Tyler Angle and Sara Mearns danced the opening pas de deux in George Balanchine's "Chaconne." (Photo by Paul Kolnik)
It’s been nearly three years since New York City Ballet fully graced the stage at Saratoga Performing Arts Center. And the company’s return on Wednesday night, after a pandemic-driven absence, was a welcomed one. The large crowd greeted the dancers and musicians as only Saratoga audiences do – with cheers as soon as the curtain rises.
Truly, there is a special relationship between City Ballet and its devotees — City Ballet’s dancers and musicians always perform their hearts out – with more drive, abandon and flourishes at SPAC. And in exchange, the audience goes wild with gratitude.
But for the first time in my 30-plus years of reviewing City Ballet at SPAC, I saw something on Wednesday night that I never saw before – a slight wobble from the corps de ballet. I’m not sure if it’s the months of uncertainty during the pandemic, dancing in isolation, or new artistic leadership. Yet the body of dancers who frame all of the historic repertory looked under-rehearsed. Out-of-synch glimpses could be seen in the second section with the female corps in George Balanchine’s romantic “Chaconne” and in the men’s percussive takeover of the stage in Jerome Robbins’ “Glass Pieces.”

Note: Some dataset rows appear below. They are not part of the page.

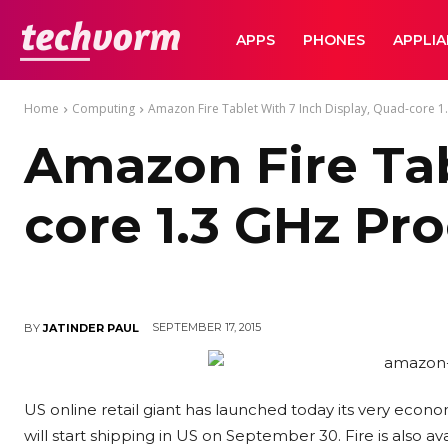
TechVorm
APPS
PHONES
APPLI
Home
Computing
Amazon Fire Tablet With 7 Inch Display, Quad-core 1
Amazon Fire Tab
core 1.3 GHz Pr
SEPTEMBER 17, 2015
BY
JATINDER PAUL
US online retail giant has launched today its very econom
will start shipping in US on September 30. Fire is also ava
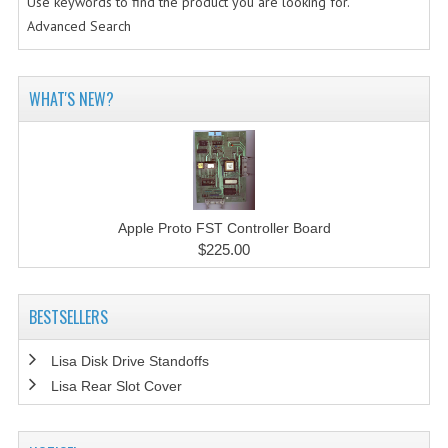
Use keywords to find the product you are looking for.
Advanced Search
WHAT'S NEW?
Apple Proto FST Controller Board
$225.00
BESTSELLERS
Lisa Disk Drive Standoffs
Lisa Rear Slot Cover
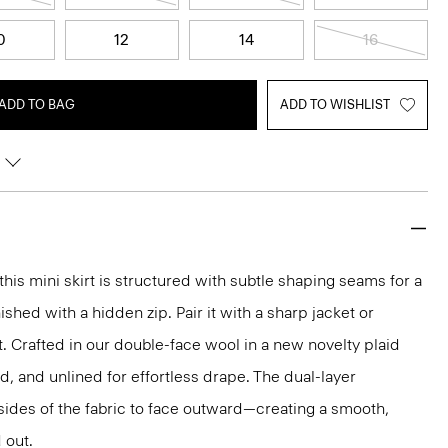
0
12
14
16
ADD TO BAG
ADD TO WISHLIST
 this mini skirt is structured with subtle shaping seams for a
ished with a hidden zip. Pair it with a sharp jacket or
t. Crafted in our double-face wool in a new novelty plaid
red, and unlined for effortless drape. The dual-layer
sides of the fabric to face outward—creating a smooth,
 out.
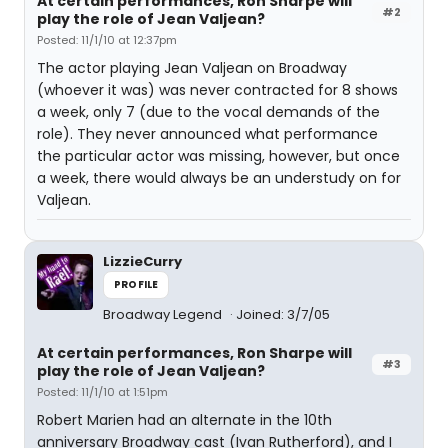
At certain performances, Ron Sharpe will
#2
play the role of Jean Valjean?
Posted: 11/1/10 at 12:37pm
The actor playing Jean Valjean on Broadway
(whoever it was) was never contracted for 8 shows
a week, only 7 (due to the vocal demands of the
role). They never announced what performance
the particular actor was missing, however, but once
a week, there would always be an understudy on for
Valjean.
LizzieCurry
PROFILE
Broadway Legend
Joined: 3/7/05
At certain performances, Ron Sharpe will
#3
play the role of Jean Valjean?
Posted: 11/1/10 at 1:51pm
Robert Marien had an alternate in the 10th
anniversary Broadway cast (Ivan Rutherford), and I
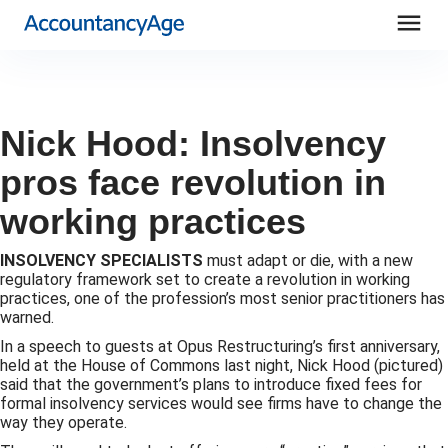
menu
Nick Hood: Insolvency
pros face revolution in
working practices
INSOLVENCY SPECIALISTS
must adapt or die, with a new
regulatory framework set to create a revolution in working
practices, one of the profession’s most senior practitioners has
warned.
In a speech to guests at Opus Restructuring’s first anniversary,
held at the House of Commons last night, Nick Hood (pictured)
said that the government’s plans to introduce fixed fees for
formal insolvency services would see firms have to change the
way they operate.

On Thursday morning, I’m taking that as an anomaly because the lead dancers in the triple bill, including Merce Cunningham’s “Summerspace,” were what one expects from City Ballet. They were excellent.
Let’s take Sara Mearns and Tyler Angle in the opening duet in “Chaconne” to music by Christoph Willibald von Gluck that has not been seen at SPAC for years. With clouds in the background, the two enter on opposite ends of the stage. As the sounds of a soft flute rises, the two slowly raise their heads, seemingly noting a passing breeze. They approach each other magically, not really looking at each other, but drawn by an invisible cord. And what unfolds is one of the most touching and tender pas de duex in all of Balanchine’s canon.
Mearns is made for this. With her hair down, she’s an ethereal being who floats along with Angle as her gentle guide, lifting and escorting her in a romantic, spiraling haze. It is sublime. Mearns and Angle are all one needs to enjoy “Chaconne.”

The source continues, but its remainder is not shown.